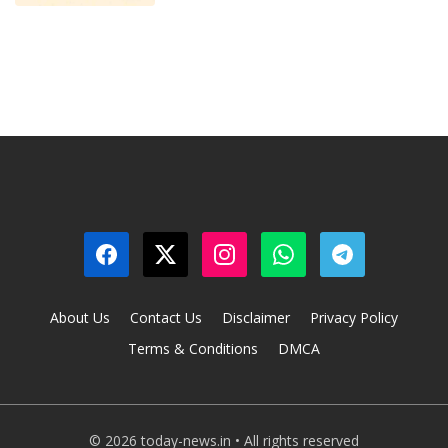
About Us
Contact Us
Disclaimer
Privacy Policy
Terms & Conditions
DMCA
© 2026 today-news.in • All rights reserved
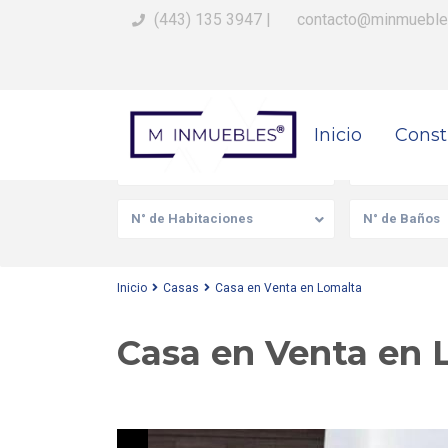
(443) 135 3947
|
contacto@minmueble
Busca Tu Propiedad
Inicio
Const
Venta/Renta
Tipo de prop
N° de Habitaciones
N° de Baños
Inicio
Casas
Casa en Venta en Lomalta
Casa en Venta en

★ ★ ★ ★ ★

▶ **Instructions for the task**: Retype each record exactly as it stands, but do not include the pictures.

▶ **Expected answer**:
About Us
Contact Us
Disclaimer
Privacy Policy
Terms & Conditions
DMCA
© 2026 today-news.in • All rights reserved
(443) 135 3947
|
contacto@minmueble
Busca Tu Propiedad
Inicio
Const
Venta/Renta
Tipo de prop
N° de Habitaciones
N° de Baños
Inicio
Casas
Casa en Venta en Lomalta
Casa en Venta en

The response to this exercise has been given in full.